E-News Exclusive |
By LeRoy E. Jones
There is a natural tension between managing the health of an individual patient and managing the health of a population of individuals. For years, the clarion call in health care and HIT has been to increase “patient centeredness,” resulting in broad industry concepts such as Blue Button and Patient-Centered Medical Homes (PCMH), among others. As the industry pendulum now swings back toward population health, there may be unintended consequences for the principle of patient-centered care.
For the last 10 years, the concept of patient centeredness has prevailed in the HIT marketplace. This doctrine espoused that the patient should be the hub of his or her own care and inspired functionality around ensuring patient access to data, patient consent directives for caregivers, patient engagement in care processes, and the like. Further, care delivery programs such as PCMH began to incorporate patients broadly as actors in networks that have historically been provider oriented. Consequently, information systems like those for EHRs began to incorporate this paradigm into their feature sets. A core tenet of this philosophy is that the patient is paramount, and a tacit corollary is that care delivery optimizes outcomes for each patient because each patient is empowered (eg, via information and inclusion) to spur the health care system toward this end.
The rise of population health management (PHM) and attendant collaborative care approaches has sounded a different rallying cry. The principles of patient-centered care, which ensure that patient values guide all clinical decisions, are being compromised by group-focused goals in PHM. Striving for measurable improvement across entire population segments has inadvertently shifted patient-centered care to a provider-focused model that cultivates and enables collaboration among caregivers as a first principle. Further, and maybe more importantly, has been the shift to optimizing care for the entire population rather than for the individual patient.
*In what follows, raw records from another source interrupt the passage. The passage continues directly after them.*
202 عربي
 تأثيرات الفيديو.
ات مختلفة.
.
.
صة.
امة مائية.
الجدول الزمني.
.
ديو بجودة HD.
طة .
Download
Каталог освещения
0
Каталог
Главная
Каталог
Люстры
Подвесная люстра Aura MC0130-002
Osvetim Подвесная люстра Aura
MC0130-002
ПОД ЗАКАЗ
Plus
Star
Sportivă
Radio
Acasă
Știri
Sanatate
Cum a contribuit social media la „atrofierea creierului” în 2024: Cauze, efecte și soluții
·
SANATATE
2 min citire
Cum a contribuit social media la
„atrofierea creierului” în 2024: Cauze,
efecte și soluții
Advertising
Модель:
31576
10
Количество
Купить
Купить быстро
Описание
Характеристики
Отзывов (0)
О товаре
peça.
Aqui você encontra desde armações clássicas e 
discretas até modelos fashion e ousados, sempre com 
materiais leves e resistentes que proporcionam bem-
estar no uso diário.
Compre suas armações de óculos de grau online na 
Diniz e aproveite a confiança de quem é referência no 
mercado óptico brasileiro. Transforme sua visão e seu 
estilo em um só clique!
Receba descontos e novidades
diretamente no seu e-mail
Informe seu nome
For example, PHM often calls for patient health to be categorized by a “red, yellow, and green” severity scale, which serves as the de facto population-based diagnostic definitions determined on a relative—not absolute—scale for each patient.
Care providers are being tasked with deciding between taking a patient’s health from red through green or managing a patient’s care more intensely until it reaches yellow—at which point the care team would focus its efforts back to those in red in an attempt to reduce the severity of aggregate health issues within the population. Contrary to the principle of patient centeredness, especially in the early days of PHM, provider organizations are choosing to focus on patients in red zones.
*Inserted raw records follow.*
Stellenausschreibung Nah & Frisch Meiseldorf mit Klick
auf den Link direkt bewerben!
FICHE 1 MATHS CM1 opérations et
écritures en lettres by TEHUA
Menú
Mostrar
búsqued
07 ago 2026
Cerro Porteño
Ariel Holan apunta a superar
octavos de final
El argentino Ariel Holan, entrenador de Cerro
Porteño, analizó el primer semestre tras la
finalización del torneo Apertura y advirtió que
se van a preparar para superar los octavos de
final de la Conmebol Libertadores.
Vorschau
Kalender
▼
The premise is that those in yellow are managed within the normal patient-centered care system. While this model attempts to reduce the costs of care in high-risk populations, it de-emphasizes the potential health benefits that a given patient could garner from intensive treatment that spans red to yellow to green.
This focus on population stratification in the rationing of resources and attention raises concerns as to whether certain organizations are hyper-focused on PHM at the expense of reducing patient-centered health activity. This concern is compounded when it is noted that PHM populations tend to already be only a segment of the total patients cared for, such as those among safety-net populations, suffering from multiple chronic diseases, or having an illness such as diabetes or hypertension that is associated with federal incentive programs. Every patient is not equal, and thus not every patient is at the center of care decision-making considerations.
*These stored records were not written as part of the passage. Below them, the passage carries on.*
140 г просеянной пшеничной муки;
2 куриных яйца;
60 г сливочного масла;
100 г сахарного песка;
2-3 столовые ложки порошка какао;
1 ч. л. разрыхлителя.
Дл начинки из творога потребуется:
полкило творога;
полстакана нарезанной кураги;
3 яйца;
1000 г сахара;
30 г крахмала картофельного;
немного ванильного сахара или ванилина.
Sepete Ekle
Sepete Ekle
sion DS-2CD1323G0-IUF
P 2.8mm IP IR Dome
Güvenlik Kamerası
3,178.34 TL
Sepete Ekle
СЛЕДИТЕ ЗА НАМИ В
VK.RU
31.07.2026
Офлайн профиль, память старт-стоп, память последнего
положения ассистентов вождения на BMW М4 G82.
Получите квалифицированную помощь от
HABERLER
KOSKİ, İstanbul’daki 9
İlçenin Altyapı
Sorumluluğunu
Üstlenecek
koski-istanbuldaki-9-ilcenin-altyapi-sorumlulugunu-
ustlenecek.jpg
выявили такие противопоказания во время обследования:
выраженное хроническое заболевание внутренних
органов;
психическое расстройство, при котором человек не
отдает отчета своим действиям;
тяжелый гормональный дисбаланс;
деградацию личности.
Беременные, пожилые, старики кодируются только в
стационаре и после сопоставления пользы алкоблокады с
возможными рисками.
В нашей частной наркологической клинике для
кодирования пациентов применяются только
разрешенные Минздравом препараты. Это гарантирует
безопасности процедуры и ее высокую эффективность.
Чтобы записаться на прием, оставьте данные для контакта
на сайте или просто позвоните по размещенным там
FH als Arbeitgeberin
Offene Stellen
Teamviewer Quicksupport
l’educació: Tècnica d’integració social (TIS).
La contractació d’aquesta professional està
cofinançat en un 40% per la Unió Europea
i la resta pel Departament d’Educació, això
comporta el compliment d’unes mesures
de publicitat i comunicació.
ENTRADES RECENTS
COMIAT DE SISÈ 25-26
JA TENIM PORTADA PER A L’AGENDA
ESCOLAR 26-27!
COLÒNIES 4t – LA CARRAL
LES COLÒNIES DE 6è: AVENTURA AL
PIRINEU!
As PHM centralizes its focus on the collaboration of care teams, broad initiatives such as Blue Button and PCMH could feel the effects. For example, while the Blue Button initiative, which enables patients to view and download personal health information, is not supplanted by the principles of population health, some tenets are undermined. Whereas Blue Button tries to empower patients through the provision and control of their medical records, PHM may be enabling a category of information not captured in the record, namely the patient’s reckoning within the subpopulation he or she belongs to, and the consequent impact that has on his or her care.
All is not lost, however. Next-generation PHM systems support the delivery of whole-person care, a major pillar that integrates medical care, behavioral health services, and social and human support services across the full continuum of care. This functionality helps manage high-cost, high-risk patients and offers infrastructure tools to improve transitions in care, avoid rehospitalizations, and manage population health. Providing data analytics and reporting capabilities to measure and predict patient and program outcomes enhances the care providers’ ability to engage patients with only the most relevant information. This helps patients digest information related to their clinical decisions and values, thus bringing the principles of patient centeredness to the forefront of the PHM care model. The onus is on care teams to ensure patients understand and are appropriately engaged in these new dimensions of care delivery.
As health care ultimately shifts from episodic to value-based care, provider organizations will be challenged to bridge gaps in contrasting care models. The cornerstone to revitalizing clinically integrated care models with patient values and engagement will be contingent upon PHM adoption that prioritizes the balance of long-term patient centeredness with the improved health of entire patient populations.
— LeRoy E. Jones is CEO of GSI Health, LLC.